Opinion : Stratégie de gestion

En quête de nouveaux océans bleus

Les livres de gestion sont le plus souvent une lecture ardue, sinon soporifique. On doit cependant au Cirque du Soleil d’avoir inspiré l’une des plus belles exceptions : Stratégie océan bleu. Publié en 2005, le livre de stratégie managériale a été traduit en 34 langues et s’est vendu à plus de 3,5 millions d’exemplaires. Son influence est telle qu’aujourd’hui, 2800 universités l’ont inclus à leur corpus d’enseignement et… plus de 200 organisations dans le monde ont intégré les mots « océans bleus » à leur raison sociale.

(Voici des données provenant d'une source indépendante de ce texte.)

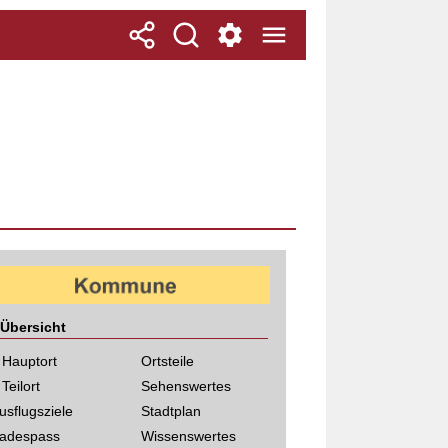
Übersicht
 Hauptort
Ortsteile
 Teilort
Sehenswertes
usflugsziele
Stadtplan
adespass
Wissenswertes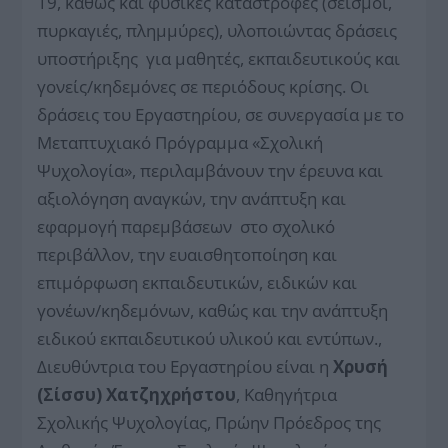
19, καθώς και φυσικές καταστροφές (σεισμοί,
πυρκαγιές, πλημμύρες), υλοποιώντας δράσεις
υποστήριξης για μαθητές, εκπαιδευτικούς και
γονείς/κηδεμόνες σε περιόδους κρίσης. Οι
δράσεις του Εργαστηρίου, σε συνεργασία με το
Μεταπτυχιακό Πρόγραμμα «Σχολική
Ψυχολογία», περιλαμβάνουν την έρευνα και
αξιολόγηση αναγκών, την ανάπτυξη και
εφαρμογή παρεμβάσεων στο σχολικό
περιβάλλον, την ευαισθητοποίηση και
επιμόρφωση εκπαιδευτικών, ειδικών και
γονέων/κηδεμόνων, καθώς και την ανάπτυξη
ειδικού εκπαιδευτικού υλικού και εντύπων.,
Διευθύντρια του Εργαστηρίου είναι η
Χρυσή
(Σίσσυ) Χατζηχρήστου
, Καθηγήτρια
Σχολικής Ψυχολογίας, Πρώην Πρόεδρος της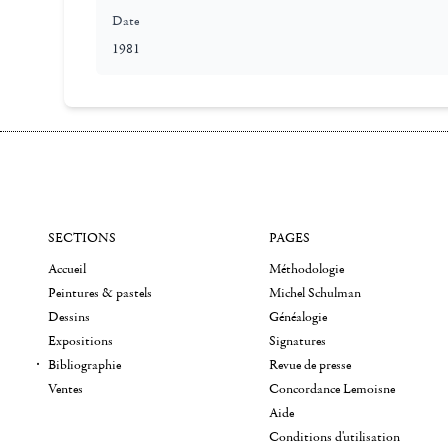
Date
1981
SECTIONS
PAGES
Accueil
Méthodologie
Peintures & pastels
Michel Schulman
Dessins
Généalogie
Expositions
Signatures
Bibliographie
Revue de presse
Ventes
Concordance Lemoisne
Aide
Conditions d'utilisation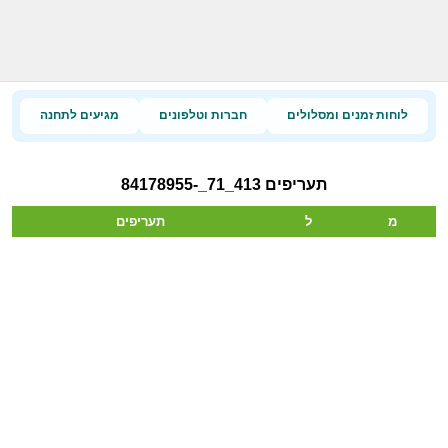
לוחות זמנים ומסלולים
חברות וטלפונים
מגיעים לתחנה
תעריפים 413_71_-84178955
מ
ל
תעריפים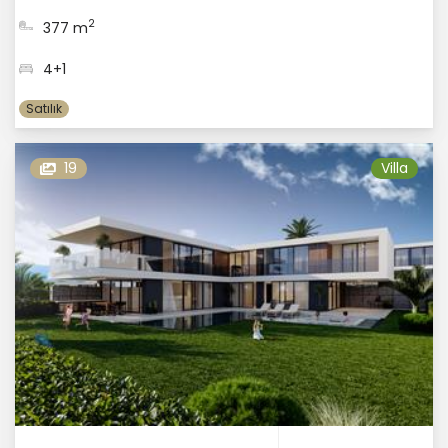
2
377 m
4+1
Satılık
19
Villa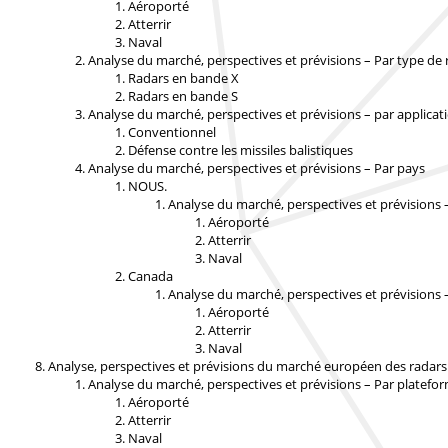
Aéroporté
Atterrir
Naval
Analyse du marché, perspectives et prévisions – Par type de 
Radars en bande X
Radars en bande S
Analyse du marché, perspectives et prévisions – par applicat
Conventionnel
Défense contre les missiles balistiques
Analyse du marché, perspectives et prévisions – Par pays
NOUS.
Analyse du marché, perspectives et prévisions 
Aéroporté
Atterrir
Naval
Canada
Analyse du marché, perspectives et prévisions 
Aéroporté
Atterrir
Naval
Analyse, perspectives et prévisions du marché européen des radars 
Analyse du marché, perspectives et prévisions – Par platefo
Aéroporté
Atterrir
Naval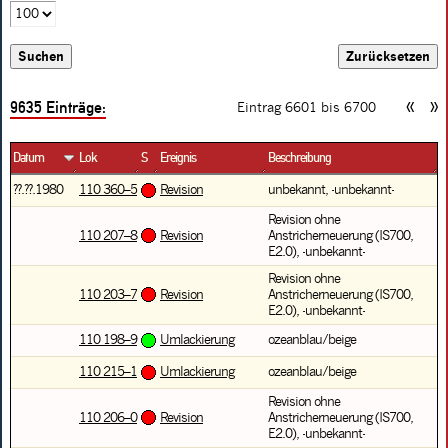
9635
Einträge:
«
»
Eintrag 6601 bis
6700
Datum
Lok
S
Ereignis
Beschreibung
??.??.1980
110 360–5
Revision
unbekannt, -unbekannt-
Revision ohne
110 207–8
Revision
Anstricherneuerung (IS700,
E2.0), -unbekannt-
Revision ohne
110 203–7
Revision
Anstricherneuerung (IS700,
E2.0), -unbekannt-
110 198–9
Umlackierung
ozeanblau/beige
110 215–1
Umlackierung
ozeanblau/beige
Revision ohne
110 206–0
Revision
Anstricherneuerung (IS700,
E2.0), -unbekannt-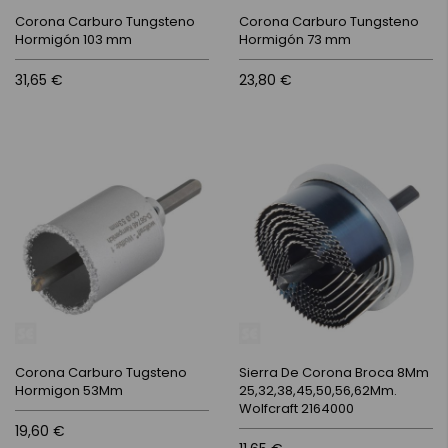
Corona Carburo Tungsteno
Corona Carburo Tungsteno
Hormigón 103 mm
Hormigón 73 mm
31,65 €
23,80 €
Corona Carburo Tugsteno
Sierra De Corona Broca 8Mm
Hormigon 53Mm
25,32,38,45,50,56,62Mm.
Wolfcraft 2164000
19,60 €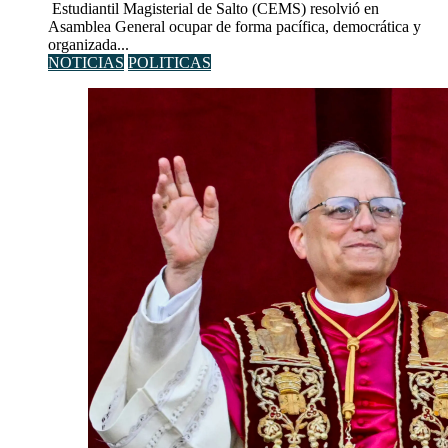
Estudiantil Magisterial de Salto (CEMS) resolvió en
Asamblea General ocupar de forma pacífica, democrática y
organizada...
NOTICIAS
POLITICAS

Le postulat de départ de Stratégie océan bleu  (Blue Ocean Strategy en anglais) est que les entreprises sont obsédées par la compétition au « corps à corps » : elles cherchent à offrir des produits un peu meilleurs ou un peu meilleur marché que la concurrence. Toute avancée sur l’un ou l’autre de ces deux axes est rapidement rattrapée par les compétiteurs, transformant la vie des décideurs en véritable supplice de Tantale.

L’histoire du Cirque du Soleil est tout autre. Plutôt que de voir comment ils pourraient se tailler une place dans le marché saturé des cirques, Guy Laliberté et ses acolytes ont réinventé, dans les années 80, l’idée même qu’on s’en faisait. Exit les lions, éléphants et autres animaux exotiques, exit les superstars qu’on présentait sur les affiches et dont les cachets faisaient exploser les coûts de production, exit les scènes multiples qui montraient aux spectateurs trois ou quatre performances simultanées. La proposition de Guy Laliberté était simplifiée, mais améliorée : vaguement inspirés de l’opéra et du ballet, les spectacles reposent sur une trame narrative supportée par une musique originale, faisant vivre aux spectateurs toute la gamme des émotions.

Stratégie océan bleu propose aux stratèges de suivre le modèle d’affaires du Cirque, soit de quitter les « océans rouges » de la compétition acharnée pour aller explorer les « océans bleus », ceux des marchés inexplorés.

Comment ? En remettant en question les prémisses de leur industrie pour éliminer des pans entiers de leur proposition d’affaires jugés nécessaires « parce qu’on le fait depuis toujours » plutôt que de répondre à un besoin réel des consommateurs.

Renée Mauborgne, coauteure du livre, était de passage à Montréal dans le cadre de la réunion internationale des anciens de l’INSEAD, l’école d’affaires où elle enseigne et qui compte parmi ses anciens élèves les Desmarais et Bill Morneau, l’actuel ministre des Finances du Canada. Alors que je l’écoutais présenter les cas d’autres entreprises qui ont exploré les « océans bleus » (l’éditeur de bandes dessinées Marvel, les aspirateurs Dyson, les centres d’entraînement Curves et même le violoniste André Rieu), je me suis pris à réfléchir à comment on pourrait appliquer ces préceptes aux affaires publiques.

En cette année d’élections municipales au Québec, une idée serait, par exemple, de remettre en question l’existence des partis politiques municipaux.

À quelques exceptions près, soit le RCM de Jean Doré, le Rassemblement populaire de Jean-Paul L’Allier et aujourd’hui Projet Montréal, les partis politiques municipaux sont des ersatz du système de partis politiques nationaux et visent moins à susciter l’engagement citoyen qu’à porter au pouvoir des candidats à la mairie puis, une fois au pouvoir, à leur assurer l’appui inconditionnel du conseil municipal.

Des béni-oui-oui ou une nuisance

Inspirés du système parlementaire britannique, mais jetés dans un contexte qui ne s’y prête pas, soit celui d’administrations municipales, les partis ont comme conséquence de mettre une ligne de parti sur des politiques urbaines qui devraient être débattues à leur mérite plutôt que de façon partisane. Les membres de l’équipe au pouvoir deviennent des béni-oui-oui, ceux de l’opposition, une nuisance, pour reprendre l’expression malheureuse mais juste de l’ex-maire de Lévis, Jean Garon. Pire, elles privent d’influence les élus compétents qui sont « du mauvais côté ». Re-pire, leur besoin de financement a ouvert la voie aux scandales de corruption des dernières années.

À Montréal et dans les autres villes du Québec, il y a fort à parier qu’un candidat qui se présenterait à la mairie en éliminant une composante jugée essentielle « parce qu’on le fait depuis toujours » et se présenterait sans parti pourrait possiblement naviguer dans des océans bleus et ainsi remporter la faveur populaire.